The Life of Irene Nemirovsky : 1903-1942
The Life of Irene Nemirovsky : 1903-1942
Author: Lienhardt, Patrick, Philipponnat, Olivier, Cameron, Professor Euan
French
Published on 1 March 2011 by Vintage Publishing (Vintage) in the United Kingdom.
Paperback / softback | 496 pages
200 x 131 x 32 | 342g
Irène Némirovsky's own life was as dramatic as any fiction. Few writers enjoy posthumous success as astonishing as hers after the international triumph of Suite Française. She was born in 1903 in Kiev to a well-off Jewish family. They fled the Russian revolution, eventually settling in France where, with the publication of David Golder in 1929 - delivered to a publisher just before the birth of her first daughter - Irène swiftly became an acclaimed and successful writer. When France fell to the Nazis, Irène and her family took refuge in a small Burgundy village, but in July 1942 she was arrested by the French police and deported to Auschwitz. Irène died a month later, aged only thirty-nine.
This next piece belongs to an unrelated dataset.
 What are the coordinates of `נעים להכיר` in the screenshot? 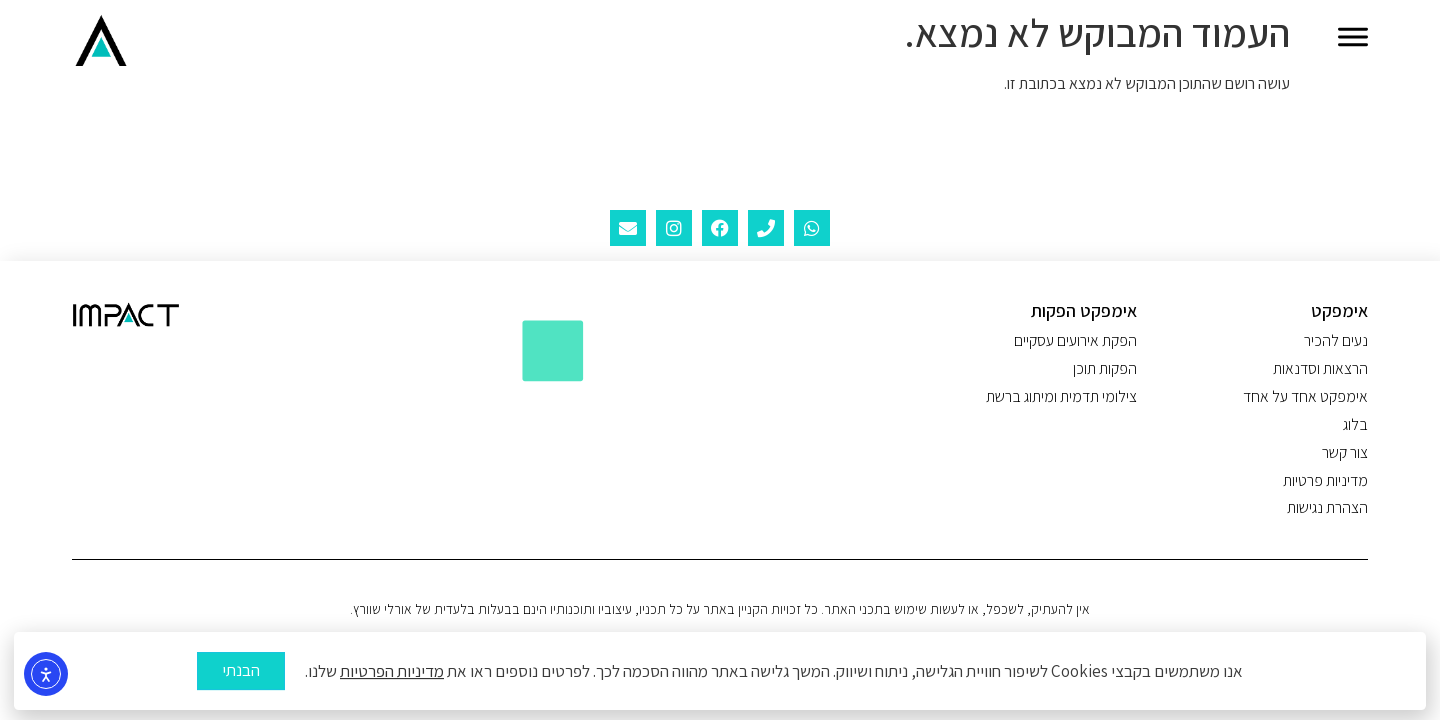 It's located at (1336, 341).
Her biographers take advantage of access to diaries, unpublished documents and surviving family members to examine Irène's remarkable life, from pogroms in Ukraine to gilded holidays in Biarritz, and her troubled relationship with her vain, difficult mother. The result is a brilliant portrait of an exceptional writer and of a turbulent period of European history.